"I fight: not as one beating the air. But I discipline my body and bring it into subjection..." 1 Corinthians 9:26 (NASB)
Have you ever had a panic attack? Some people describe them as feeling like they have to get up and run, others say they feel like their skin is on too tight and have the feeling of suffocation. No matter how you interpret the feelings, a panic attack can be a frightening thing to experience.
If you are a regular reader of this blog you know that I focus on the heart extensively here because the Bible has so much to say about it and how the heart determines our actions. It should not surprise you that the heart is a major player in a panic attack.

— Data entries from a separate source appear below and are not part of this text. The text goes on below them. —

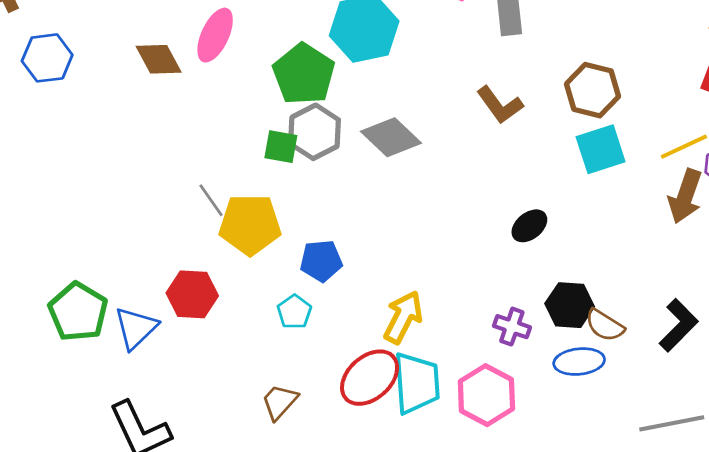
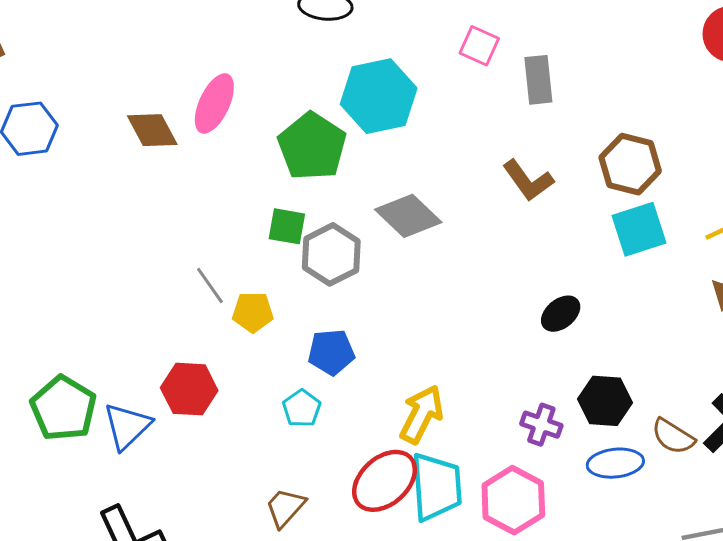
gray hexagon: (314, 132) -> (331, 254), moved
yellow pentagon: (250, 224) -> (253, 312), size x0.6
brown semicircle: (605, 325) -> (673, 436), moved

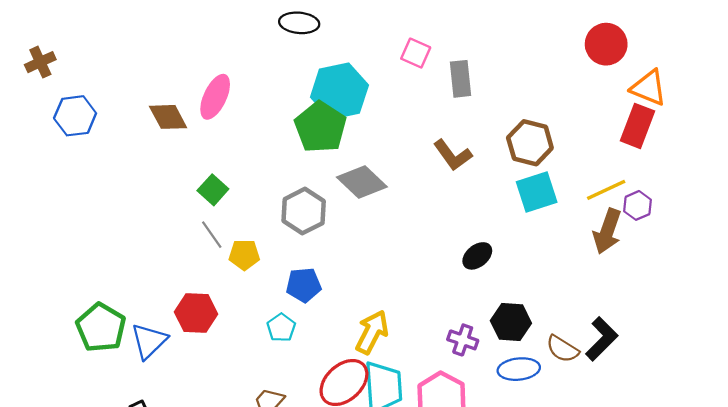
green pentagon: (312, 146) -> (320, 127), moved
green square: (287, 226) -> (213, 190), moved, turned 32

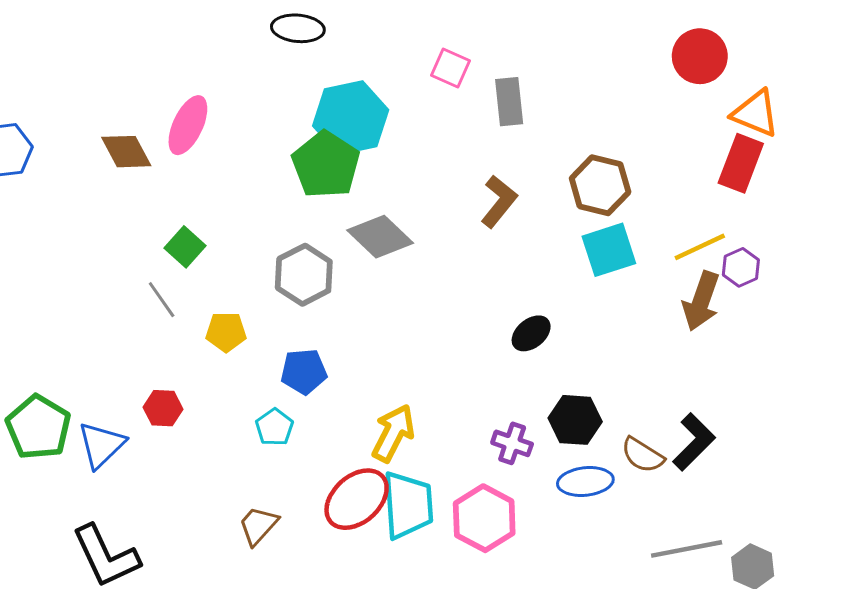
brown L-shape: (453, 155) -> (499, 201), turned -105
gray line: (212, 235) -> (162, 300), moved
red hexagon: (196, 313) -> (163, 408), size x0.7

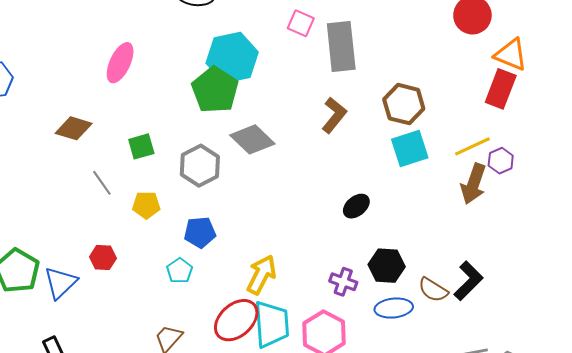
gray rectangle: (509, 102) -> (341, 47), size x1.5
brown diamond: (126, 152) -> (74, 128), moved, turned -45
green square: (185, 247) -> (141, 146), moved, turned 32

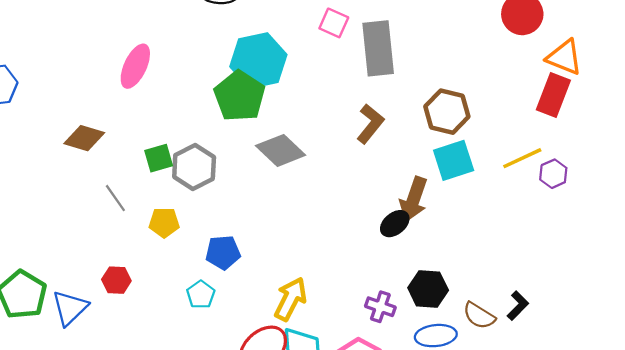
gray hexagon: (200, 166) -> (194, 167), moved
brown arrow: (473, 184) -> (414, 199), moved
black L-shape: (468, 281) -> (518, 306), size x0.7

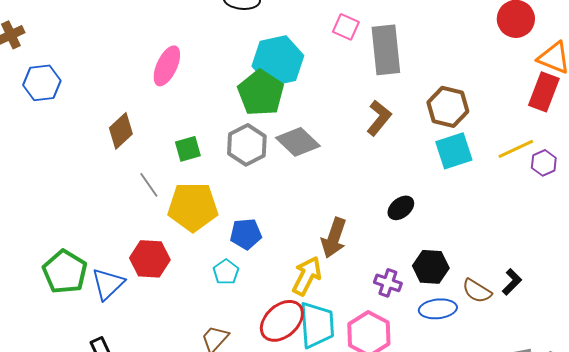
brown diamond: (84, 138) -> (121, 131), turned -60
gray hexagon: (194, 167) -> (247, 145), moved
brown arrow: (414, 199) -> (334, 238), moved
yellow pentagon: (164, 222) -> (193, 207), size x1.8
red hexagon: (116, 280) -> (150, 259), size x1.5

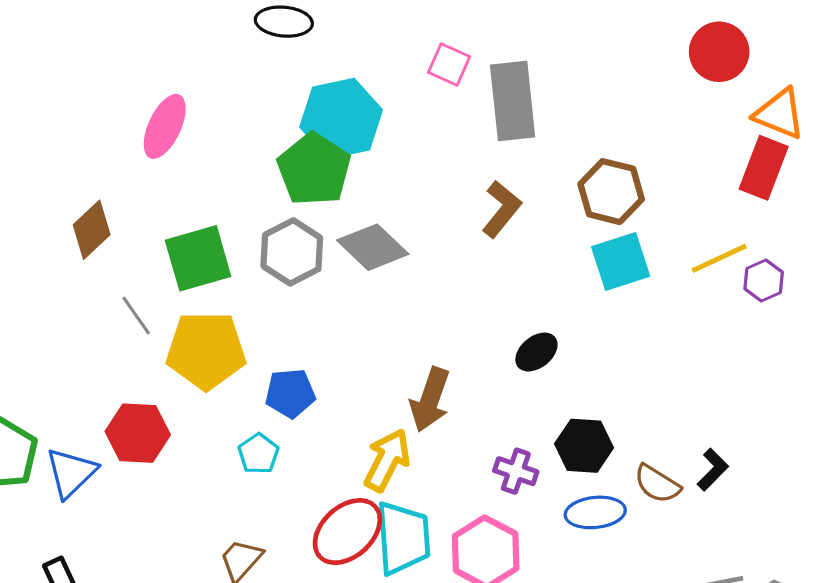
green square: (188, 149) -> (198, 258), size x1.6

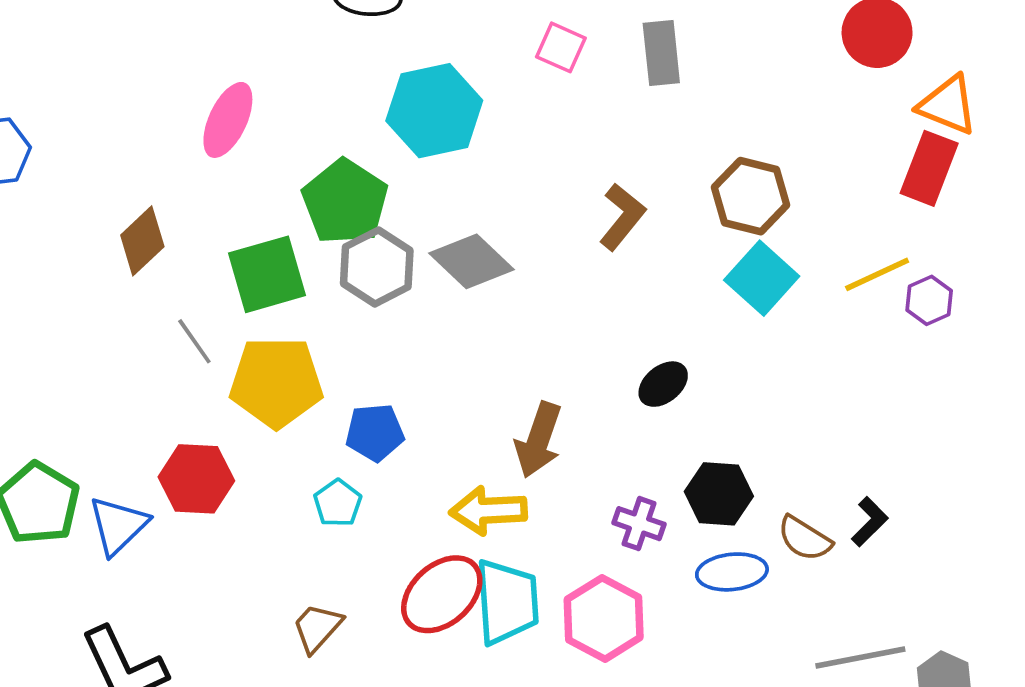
gray rectangle: (513, 101) -> (661, 53), moved, size x0.7
green pentagon: (314, 169) -> (345, 202), moved
cyan square: (621, 261) -> (762, 278), turned -30
yellow arrow: (387, 460) -> (488, 511), turned -120

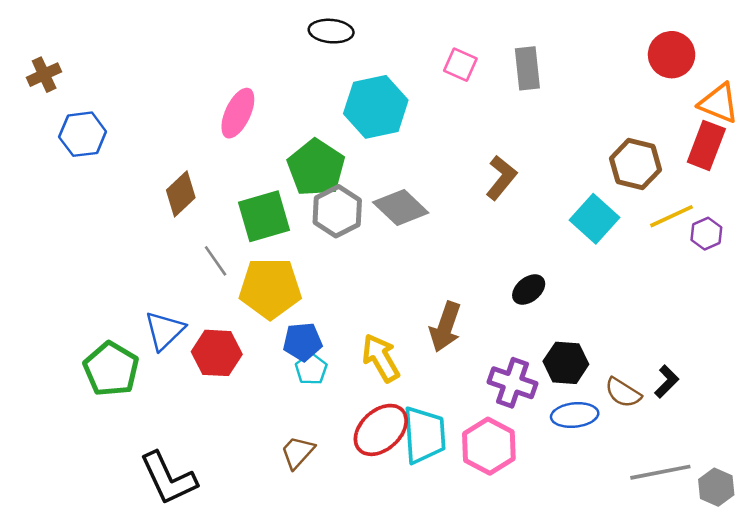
brown hexagon: (751, 196) -> (636, 164), moved
blue pentagon: (375, 432) -> (302, 342), moved
yellow arrow: (488, 511) -> (381, 358), moved, turned 63
purple cross: (639, 524) -> (512, 383), size x1.4
blue triangle: (118, 525) -> (165, 331), moved

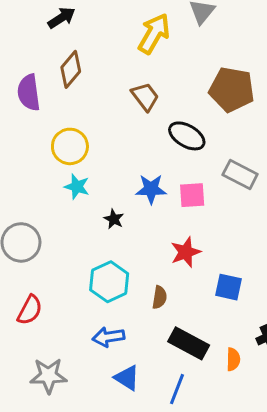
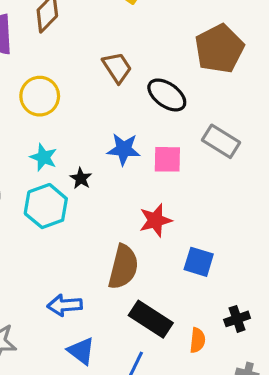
brown pentagon: (232, 90) -> (219, 49), turned 30
brown trapezoid: (145, 97) -> (117, 68), moved
cyan star: (77, 187) -> (43, 157), moved
cyan hexagon: (109, 282) -> (46, 206), moved
brown semicircle: (159, 297) -> (123, 267), size x1.8

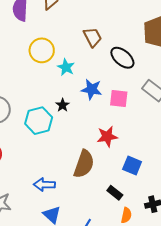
cyan star: (43, 157) -> (66, 67), moved
black rectangle: (151, 319) -> (115, 193), moved, size x0.6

In Scripture the heart is the center of your core desires. Your mind, will and emotions are servants of your heart in meeting its needs. The heart is what causes the mind to think on what it thinks, the emotions to react the way they do, and the will to act the way it does. Matt. 6:21
Thoughts are what drive a panic attack. Something a person is thinking about is driving the emotions and triggering responses in the body’s endocrine systems. As an example of this, think about someone who thinks they hear footsteps in the house in the middle of the night. The simple thought of, “Intruder!” sets off a chain of events in the body. Physical systems are God-given and intended to warn us of danger, and give us the sudden bursts of energy and strength needed in an emergency situation.
You may have heard of the “fight or flight” urge. This instant impulse is driven by the thought that you are in danger. Your thoughts race with that possibility and your body then releases a flood of various hormones into your bloodstream that accelerates your heart rate, allows you to increase lung capacity, and gives you in some cases superhuman strength! This all takes place in fractions of seconds, and it is all begun with a thought! It may be that there were no footsteps at all just the settling of your house. However, your body reacts the same way to imagined danger or stress as it does to real danger or stress.
A person who has panic attacks is operating the same way as a person who believes they are in danger even when there is no danger at all. The thoughts the person is thinking evoke such strong emotions that they are able to cause their body to think there is danger when in reality there is not.
A person experiencing a panic attack does not understand that their thoughts are what bring on these attacks because it feels like something powerful and beyond their control sweeps over them. I have heard it described like something they can sense coming but cannot stop, and that it is like something lurking around the corner waiting to jump out and attack them. The sensations are so unpleasant that the sufferer will do almost anything to hold them at bay. Many times they alter their entire lifestyle to avoid a panic attack by discontinuing activities and even relationships to avoid experiencing those feelings.
The world becomes smaller and smaller for them as more and more things cause a panic attack and what we ultimately see is a person develops a fear of the fear.
Often, people who struggle with fear, worry and anxiety react rather than think. Reacting becomes habitual and so the person falls into a pattern of habitual response and it becomes “second nature’ to “freak out.” What the person does not realize is that they have actually trained themselves to respond this way. By the time they seek help they usually have done it for so long they do not know how to respond differently. Their feelings (which are a normal part of life) have come to control their life.
When a person is experiencing a panic attack the actual attack is the end result, not the beginning of the process. The process began with a series of thoughts that resulting in having the feelings of panic. Feelings are indicators of what is going on inside in the heart (inner-man).
To overcome the habitual response of panic attacks you must retrain your thinking. You must be renewed in the pattern of your mind (Rom, 12:2) and learn to think about things that are true and real (Phil 4:8-10).
It sounds so simple, doesn't it? The truth is that it will be hard work and you will need help. Ask a friend or loved one who can remind you to take your racing thoughts captive (2 Cor. 10:5-6) and speak truth to yourself instead of the lies that feed the panic. It may take time, but the more you practice this the less you will react the old way. You will be transformed by the renewing of your mind from a person who is overrun by feelings and emotions to one who is full of faith and confidence in the power of the risen Christ.